§ **Problem to work on**
Your answer must be the line holding "un agrandissement, un" followed by every later line through the end of the entries, exactly as written.

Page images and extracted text
::::::::::

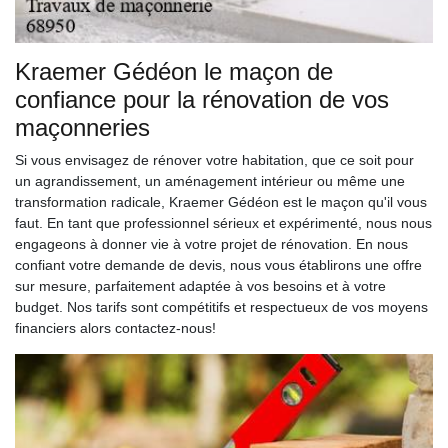
Kraemer Gédéon le maçon de
confiance pour la rénovation de vos
maçonneries
Si vous envisagez de rénover votre habitation, que ce soit pour
un agrandissement, un aménagement intérieur ou même une
transformation radicale, Kraemer Gédéon est le maçon qu'il vous
faut. En tant que professionnel sérieux et expérimenté, nous nous
engageons à donner vie à votre projet de rénovation. En nous
confiant votre demande de devis, nous vous établirons une offre
sur mesure, parfaitement adaptée à vos besoins et à votre
budget. Nos tarifs sont compétitifs et respectueux de vos moyens
financiers alors contactez-nous!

::::::::::

§ **Solution for this problem**
un agrandissement, un aménagement intérieur ou même une
transformation radicale, Kraemer Gédéon est le maçon qu'il vous
faut. En tant que professionnel sérieux et expérimenté, nous nous
engageons à donner vie à votre projet de rénovation. En nous
confiant votre demande de devis, nous vous établirons une offre
sur mesure, parfaitement adaptée à vos besoins et à votre
budget. Nos tarifs sont compétitifs et respectueux de vos moyens
financiers alors contactez-nous!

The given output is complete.